Подошедший тут к Пушкину дядька Леонтий Кемерский прервал дальнейший разговор.

– Пожалуйте-ка, ваше благородие, цирюльник ждет не дождется.

Неохотно оторвался мальчик от молодого профессора, который своею благородною пылкостью сразу привлек его к себе.

День пролетел незаметно среди разнообразных новых впечатлений, в тесном кругу товарищей-лицеистов. Когда же после вечернего чая все они разбрелись по своим кельям, и Пушкин вошел к себе усталый, с отяжелевшей от всего пережитого в течение одного этого дня головой, им овладело вдруг смутное чувство полного одиночества. В первый раз в жизни ведь он был один, совсем один! Правда, эти новые товарищи были веселые, резвые мальчики, но все же чужие ему, как и эта комната…

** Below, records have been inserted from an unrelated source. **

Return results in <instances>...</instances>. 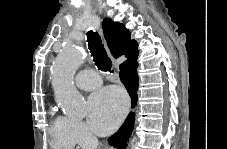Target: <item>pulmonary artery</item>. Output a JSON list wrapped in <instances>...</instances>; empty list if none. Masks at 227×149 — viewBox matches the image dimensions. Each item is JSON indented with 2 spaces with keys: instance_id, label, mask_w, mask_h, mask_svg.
I'll list each match as a JSON object with an SVG mask.
<instances>
[{
  "instance_id": "1",
  "label": "pulmonary artery",
  "mask_w": 227,
  "mask_h": 149,
  "mask_svg": "<svg viewBox=\"0 0 227 149\" xmlns=\"http://www.w3.org/2000/svg\"><path fill=\"white\" fill-rule=\"evenodd\" d=\"M75 83L78 88L89 91L98 88L101 84V79L95 71L85 69L76 74Z\"/></svg>"
}]
</instances>
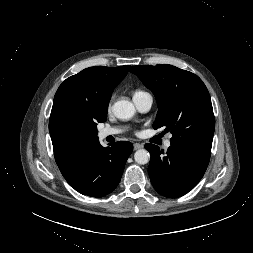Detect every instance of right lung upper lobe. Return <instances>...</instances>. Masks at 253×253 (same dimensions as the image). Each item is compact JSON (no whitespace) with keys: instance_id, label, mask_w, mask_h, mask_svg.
Segmentation results:
<instances>
[{"instance_id":"obj_1","label":"right lung upper lobe","mask_w":253,"mask_h":253,"mask_svg":"<svg viewBox=\"0 0 253 253\" xmlns=\"http://www.w3.org/2000/svg\"><path fill=\"white\" fill-rule=\"evenodd\" d=\"M129 68L128 65L89 67L67 78L59 86L49 120L59 169L84 147L98 140L97 123L106 121L113 89L125 78Z\"/></svg>"}]
</instances>
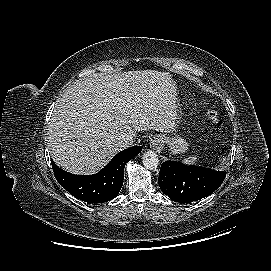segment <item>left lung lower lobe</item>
<instances>
[{
  "instance_id": "obj_1",
  "label": "left lung lower lobe",
  "mask_w": 271,
  "mask_h": 271,
  "mask_svg": "<svg viewBox=\"0 0 271 271\" xmlns=\"http://www.w3.org/2000/svg\"><path fill=\"white\" fill-rule=\"evenodd\" d=\"M225 176L223 171L166 161L161 166L158 183L162 192L173 201L191 203L213 193Z\"/></svg>"
}]
</instances>
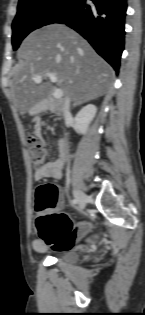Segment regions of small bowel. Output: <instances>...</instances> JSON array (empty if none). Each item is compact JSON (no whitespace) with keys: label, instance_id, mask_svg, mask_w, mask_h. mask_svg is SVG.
I'll return each instance as SVG.
<instances>
[{"label":"small bowel","instance_id":"obj_1","mask_svg":"<svg viewBox=\"0 0 145 315\" xmlns=\"http://www.w3.org/2000/svg\"><path fill=\"white\" fill-rule=\"evenodd\" d=\"M34 126L36 131L39 133L41 128L40 120H34ZM68 150L66 144L61 142V155L60 158L55 161H50L42 166L38 167L34 171V180L41 181L44 179H60L62 178L63 168L68 161ZM62 199V198H61ZM63 208V200L62 204L59 205L58 210H62ZM67 217V216H66ZM33 249L37 252H45L47 250V245L40 238H37L33 241Z\"/></svg>","mask_w":145,"mask_h":315}]
</instances>
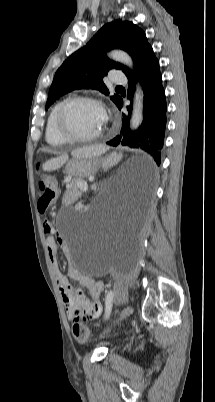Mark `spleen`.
Wrapping results in <instances>:
<instances>
[{
	"instance_id": "3e777b00",
	"label": "spleen",
	"mask_w": 215,
	"mask_h": 402,
	"mask_svg": "<svg viewBox=\"0 0 215 402\" xmlns=\"http://www.w3.org/2000/svg\"><path fill=\"white\" fill-rule=\"evenodd\" d=\"M107 150V147L103 146V145H99V146H92V147H88V148H83V149H79L77 151L73 152V155L75 156H91L93 154H100L103 153ZM68 160V156L67 155H63L60 159H53V160H49L48 162H46L44 164V169L45 170H51L54 169L58 166L59 163L63 164ZM105 165V164H103Z\"/></svg>"
}]
</instances>
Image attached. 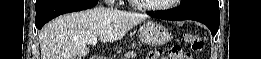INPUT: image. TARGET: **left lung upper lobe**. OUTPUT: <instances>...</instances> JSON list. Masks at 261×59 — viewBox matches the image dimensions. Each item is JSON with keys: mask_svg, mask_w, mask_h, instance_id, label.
Wrapping results in <instances>:
<instances>
[{"mask_svg": "<svg viewBox=\"0 0 261 59\" xmlns=\"http://www.w3.org/2000/svg\"><path fill=\"white\" fill-rule=\"evenodd\" d=\"M201 1H204V2H217L218 3V0H182L181 5H186V4H189V3L201 2Z\"/></svg>", "mask_w": 261, "mask_h": 59, "instance_id": "left-lung-upper-lobe-1", "label": "left lung upper lobe"}]
</instances>
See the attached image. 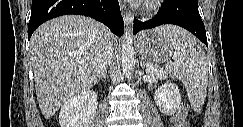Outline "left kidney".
<instances>
[{"mask_svg":"<svg viewBox=\"0 0 243 127\" xmlns=\"http://www.w3.org/2000/svg\"><path fill=\"white\" fill-rule=\"evenodd\" d=\"M154 100L157 107L165 115H172L181 104V95L177 85L165 83L154 93Z\"/></svg>","mask_w":243,"mask_h":127,"instance_id":"obj_1","label":"left kidney"}]
</instances>
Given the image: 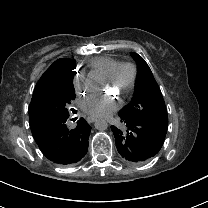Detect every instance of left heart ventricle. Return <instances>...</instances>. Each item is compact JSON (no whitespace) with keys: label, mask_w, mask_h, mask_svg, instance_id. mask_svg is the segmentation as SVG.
<instances>
[{"label":"left heart ventricle","mask_w":208,"mask_h":208,"mask_svg":"<svg viewBox=\"0 0 208 208\" xmlns=\"http://www.w3.org/2000/svg\"><path fill=\"white\" fill-rule=\"evenodd\" d=\"M130 72L128 69H123L117 79V83L115 84L119 89L123 90L124 84L129 80ZM104 79L99 83V85L92 91V95L96 97V91L99 86L104 85Z\"/></svg>","instance_id":"left-heart-ventricle-1"}]
</instances>
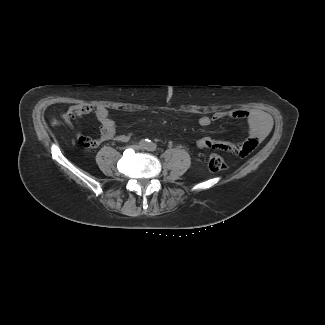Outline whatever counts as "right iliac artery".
<instances>
[{
  "instance_id": "82829eb1",
  "label": "right iliac artery",
  "mask_w": 325,
  "mask_h": 325,
  "mask_svg": "<svg viewBox=\"0 0 325 325\" xmlns=\"http://www.w3.org/2000/svg\"><path fill=\"white\" fill-rule=\"evenodd\" d=\"M148 142H149V140L145 139V140H142L139 144L142 148H145L148 145Z\"/></svg>"
}]
</instances>
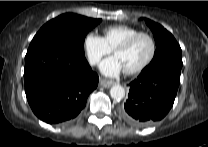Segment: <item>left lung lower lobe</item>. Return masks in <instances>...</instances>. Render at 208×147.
Returning <instances> with one entry per match:
<instances>
[{
  "label": "left lung lower lobe",
  "instance_id": "1",
  "mask_svg": "<svg viewBox=\"0 0 208 147\" xmlns=\"http://www.w3.org/2000/svg\"><path fill=\"white\" fill-rule=\"evenodd\" d=\"M182 65L163 61L144 68L130 83L128 99L119 109L128 124L144 127L163 119L173 106Z\"/></svg>",
  "mask_w": 208,
  "mask_h": 147
}]
</instances>
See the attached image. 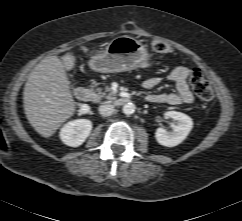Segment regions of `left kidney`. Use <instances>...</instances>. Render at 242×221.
Masks as SVG:
<instances>
[{"label":"left kidney","mask_w":242,"mask_h":221,"mask_svg":"<svg viewBox=\"0 0 242 221\" xmlns=\"http://www.w3.org/2000/svg\"><path fill=\"white\" fill-rule=\"evenodd\" d=\"M165 116L177 121L174 130L168 132L164 128H158L155 132L157 142L165 147H174L182 143L193 127L192 119L181 112L168 111Z\"/></svg>","instance_id":"1"}]
</instances>
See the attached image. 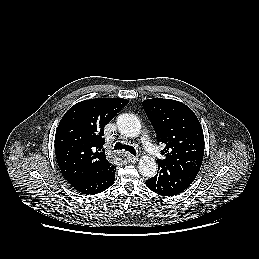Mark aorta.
<instances>
[{
	"label": "aorta",
	"instance_id": "obj_1",
	"mask_svg": "<svg viewBox=\"0 0 259 259\" xmlns=\"http://www.w3.org/2000/svg\"><path fill=\"white\" fill-rule=\"evenodd\" d=\"M119 132L125 137L134 138L140 134V120L133 114H120L117 117ZM139 172L145 177H153L157 171V163L153 158L144 156L139 161Z\"/></svg>",
	"mask_w": 259,
	"mask_h": 259
}]
</instances>
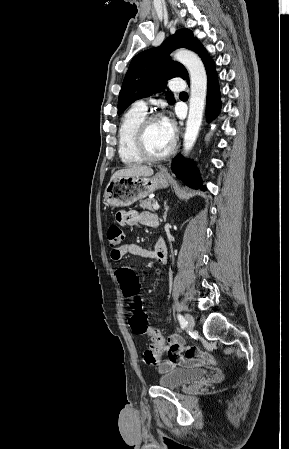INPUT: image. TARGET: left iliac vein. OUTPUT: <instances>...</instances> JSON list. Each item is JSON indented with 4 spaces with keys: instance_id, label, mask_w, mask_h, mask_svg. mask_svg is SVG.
I'll return each mask as SVG.
<instances>
[{
    "instance_id": "4c4485c4",
    "label": "left iliac vein",
    "mask_w": 289,
    "mask_h": 449,
    "mask_svg": "<svg viewBox=\"0 0 289 449\" xmlns=\"http://www.w3.org/2000/svg\"><path fill=\"white\" fill-rule=\"evenodd\" d=\"M185 318H186V322H187V327H188V329L190 330V331H192L193 330V328H194V318L192 317V315H190V314H186L185 315Z\"/></svg>"
}]
</instances>
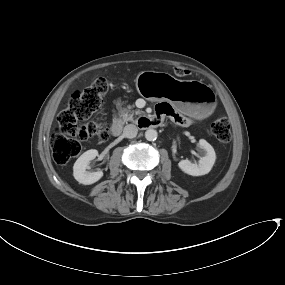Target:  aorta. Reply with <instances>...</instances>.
<instances>
[{
	"mask_svg": "<svg viewBox=\"0 0 285 285\" xmlns=\"http://www.w3.org/2000/svg\"><path fill=\"white\" fill-rule=\"evenodd\" d=\"M158 133L154 129H147L145 131V138L148 141H155L157 139Z\"/></svg>",
	"mask_w": 285,
	"mask_h": 285,
	"instance_id": "1",
	"label": "aorta"
}]
</instances>
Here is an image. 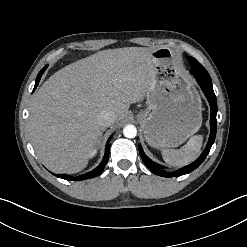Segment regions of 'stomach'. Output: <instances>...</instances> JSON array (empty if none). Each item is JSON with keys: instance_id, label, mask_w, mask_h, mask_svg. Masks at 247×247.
Segmentation results:
<instances>
[{"instance_id": "0dacf381", "label": "stomach", "mask_w": 247, "mask_h": 247, "mask_svg": "<svg viewBox=\"0 0 247 247\" xmlns=\"http://www.w3.org/2000/svg\"><path fill=\"white\" fill-rule=\"evenodd\" d=\"M147 108L137 114L145 140L156 148H173L195 134L202 124L201 98L193 81L177 66L173 51L158 48Z\"/></svg>"}]
</instances>
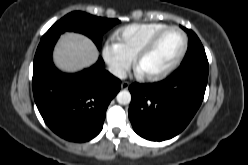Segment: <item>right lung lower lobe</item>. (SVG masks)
<instances>
[{
	"label": "right lung lower lobe",
	"instance_id": "obj_1",
	"mask_svg": "<svg viewBox=\"0 0 248 165\" xmlns=\"http://www.w3.org/2000/svg\"><path fill=\"white\" fill-rule=\"evenodd\" d=\"M58 37L40 42L33 65V94L47 126L60 137L85 142L103 128L110 101L120 90L121 81L104 70L100 57L92 67L76 74L57 70L52 50Z\"/></svg>",
	"mask_w": 248,
	"mask_h": 165
}]
</instances>
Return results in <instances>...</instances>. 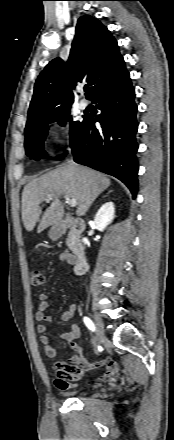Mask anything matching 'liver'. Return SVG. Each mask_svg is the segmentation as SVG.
I'll return each instance as SVG.
<instances>
[{
    "label": "liver",
    "mask_w": 174,
    "mask_h": 440,
    "mask_svg": "<svg viewBox=\"0 0 174 440\" xmlns=\"http://www.w3.org/2000/svg\"><path fill=\"white\" fill-rule=\"evenodd\" d=\"M110 183L104 174L75 163H67L30 181L22 193V221L25 229L30 232L39 222L37 231L40 233L59 222L64 215L60 200L63 195L77 201V216L85 215ZM48 197H51L50 207L42 214L40 204L47 201Z\"/></svg>",
    "instance_id": "liver-1"
}]
</instances>
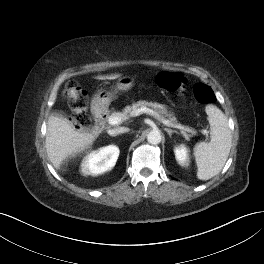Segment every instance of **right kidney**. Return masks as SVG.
I'll list each match as a JSON object with an SVG mask.
<instances>
[{"label": "right kidney", "instance_id": "right-kidney-1", "mask_svg": "<svg viewBox=\"0 0 264 264\" xmlns=\"http://www.w3.org/2000/svg\"><path fill=\"white\" fill-rule=\"evenodd\" d=\"M119 148L109 145L89 154L81 165L85 175H98L111 170L119 157Z\"/></svg>", "mask_w": 264, "mask_h": 264}]
</instances>
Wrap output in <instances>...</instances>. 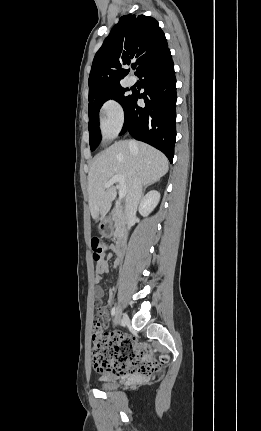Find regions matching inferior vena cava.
I'll list each match as a JSON object with an SVG mask.
<instances>
[{
  "mask_svg": "<svg viewBox=\"0 0 261 431\" xmlns=\"http://www.w3.org/2000/svg\"><path fill=\"white\" fill-rule=\"evenodd\" d=\"M143 183L139 178L135 179L132 189L128 192L125 201V219L127 223V228L130 230L134 217L137 212L138 204L140 203L143 193H142Z\"/></svg>",
  "mask_w": 261,
  "mask_h": 431,
  "instance_id": "obj_1",
  "label": "inferior vena cava"
}]
</instances>
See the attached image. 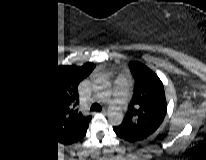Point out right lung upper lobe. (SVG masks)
<instances>
[{"label":"right lung upper lobe","mask_w":206,"mask_h":160,"mask_svg":"<svg viewBox=\"0 0 206 160\" xmlns=\"http://www.w3.org/2000/svg\"><path fill=\"white\" fill-rule=\"evenodd\" d=\"M69 69L52 72L39 86L35 102V118L41 130L60 142L82 138L91 117H84L77 109V86Z\"/></svg>","instance_id":"cb5924a9"}]
</instances>
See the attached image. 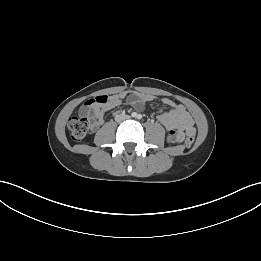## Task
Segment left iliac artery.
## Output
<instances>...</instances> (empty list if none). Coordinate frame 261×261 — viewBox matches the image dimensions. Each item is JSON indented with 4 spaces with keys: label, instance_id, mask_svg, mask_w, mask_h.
<instances>
[{
    "label": "left iliac artery",
    "instance_id": "1",
    "mask_svg": "<svg viewBox=\"0 0 261 261\" xmlns=\"http://www.w3.org/2000/svg\"><path fill=\"white\" fill-rule=\"evenodd\" d=\"M137 118H138V119H141V118H142V115H141V114L137 115Z\"/></svg>",
    "mask_w": 261,
    "mask_h": 261
}]
</instances>
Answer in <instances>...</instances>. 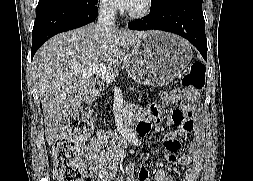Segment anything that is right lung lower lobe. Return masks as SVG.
<instances>
[{"instance_id": "1", "label": "right lung lower lobe", "mask_w": 253, "mask_h": 181, "mask_svg": "<svg viewBox=\"0 0 253 181\" xmlns=\"http://www.w3.org/2000/svg\"><path fill=\"white\" fill-rule=\"evenodd\" d=\"M97 0H58L37 7L32 31V58L40 46L60 32L94 21L98 15Z\"/></svg>"}]
</instances>
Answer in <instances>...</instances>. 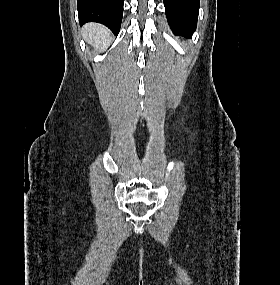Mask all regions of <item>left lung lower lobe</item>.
<instances>
[{
    "instance_id": "left-lung-lower-lobe-1",
    "label": "left lung lower lobe",
    "mask_w": 280,
    "mask_h": 285,
    "mask_svg": "<svg viewBox=\"0 0 280 285\" xmlns=\"http://www.w3.org/2000/svg\"><path fill=\"white\" fill-rule=\"evenodd\" d=\"M164 5L172 31L190 37L196 29L199 0H164Z\"/></svg>"
}]
</instances>
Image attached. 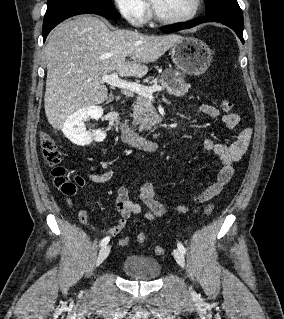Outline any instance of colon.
<instances>
[{"label": "colon", "mask_w": 284, "mask_h": 319, "mask_svg": "<svg viewBox=\"0 0 284 319\" xmlns=\"http://www.w3.org/2000/svg\"><path fill=\"white\" fill-rule=\"evenodd\" d=\"M222 110L229 112L233 108V103L230 100L223 99L220 102ZM40 147L42 158L47 166L51 168V173L54 177L55 186L64 194L72 195L75 193L77 185L81 184L80 179L76 178L71 180L66 177L65 170L61 166V152L59 151L54 139L47 133L40 134ZM214 210V204L210 203L205 208V214L209 215ZM146 240V235L144 233H139L137 235V241L139 243H144ZM119 244L121 246H127L129 244V238L124 237L120 239ZM156 255H162L164 253V248L161 246H156L154 249Z\"/></svg>", "instance_id": "colon-1"}]
</instances>
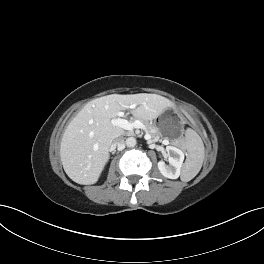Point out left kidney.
Here are the masks:
<instances>
[{
  "label": "left kidney",
  "mask_w": 264,
  "mask_h": 264,
  "mask_svg": "<svg viewBox=\"0 0 264 264\" xmlns=\"http://www.w3.org/2000/svg\"><path fill=\"white\" fill-rule=\"evenodd\" d=\"M166 151L169 155V165H166L163 161H159L158 169L164 177L169 179H177L181 174L184 153L182 150L174 146H167Z\"/></svg>",
  "instance_id": "left-kidney-1"
}]
</instances>
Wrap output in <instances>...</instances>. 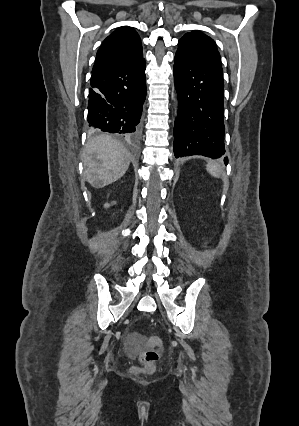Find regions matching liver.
<instances>
[{
  "instance_id": "obj_1",
  "label": "liver",
  "mask_w": 299,
  "mask_h": 426,
  "mask_svg": "<svg viewBox=\"0 0 299 426\" xmlns=\"http://www.w3.org/2000/svg\"><path fill=\"white\" fill-rule=\"evenodd\" d=\"M82 160L84 177L96 188L120 179L130 163L126 148L118 140L105 134L88 139Z\"/></svg>"
}]
</instances>
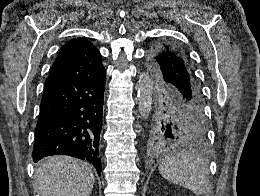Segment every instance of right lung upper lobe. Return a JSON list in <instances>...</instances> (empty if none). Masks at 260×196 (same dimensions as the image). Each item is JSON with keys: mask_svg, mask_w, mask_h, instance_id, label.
Listing matches in <instances>:
<instances>
[{"mask_svg": "<svg viewBox=\"0 0 260 196\" xmlns=\"http://www.w3.org/2000/svg\"><path fill=\"white\" fill-rule=\"evenodd\" d=\"M101 54L87 39H72L62 46L44 84L49 93L67 84H73L102 75Z\"/></svg>", "mask_w": 260, "mask_h": 196, "instance_id": "1", "label": "right lung upper lobe"}]
</instances>
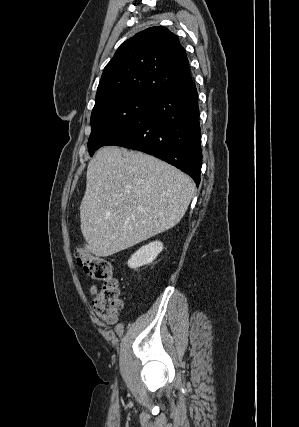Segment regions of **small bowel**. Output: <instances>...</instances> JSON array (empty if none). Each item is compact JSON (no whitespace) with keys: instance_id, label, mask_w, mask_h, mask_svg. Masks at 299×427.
<instances>
[{"instance_id":"c3829d8e","label":"small bowel","mask_w":299,"mask_h":427,"mask_svg":"<svg viewBox=\"0 0 299 427\" xmlns=\"http://www.w3.org/2000/svg\"><path fill=\"white\" fill-rule=\"evenodd\" d=\"M96 291H97V287H96L95 285H92V286L90 287V293H91L92 295H94V294L96 293Z\"/></svg>"}]
</instances>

Он тоскливо огляделся: тускло горела на ночном столике единственная сальная свеча; неприветливо стояла кругом казенная скромная мебель, а в дверях зияла черными квадратиками проволочная сетка…

Келья, как есть, да еще тюремная!..

С тяжелым вздохом Пушкин протянул руку к лежавшей на комоде плитке шоколада и случайно взглянул при этом в висевшее над комодом зеркальце. Оттуда в упор уставилось на него, точно чужое, незнакомое ему теперь, собственное лицо – унылое, с остриженными под гребенку волосами. Губы его искривились горькой улыбкой.

– Арестант! – произнес он валух, в каком-то бессилии опустился на край кровати и машинально стал обдирать обложку с шоколадной плитки.

С улицы доносился заунывный свист и вой разгулявшейся метели, стекла в оконной раме дрожали и дребезжали под хлопьями налетавшего на них снега.

«Заупокойная по мне! – думал про себя Пушкин и с каким-то ожесточением грыз шоколад. – И зачем это они еще кровать переставили? Кто их просил!..»

– Что же вы не ляжете, сударь! Аль по своим взгрустнулось? – послышался над головой его участливый голос.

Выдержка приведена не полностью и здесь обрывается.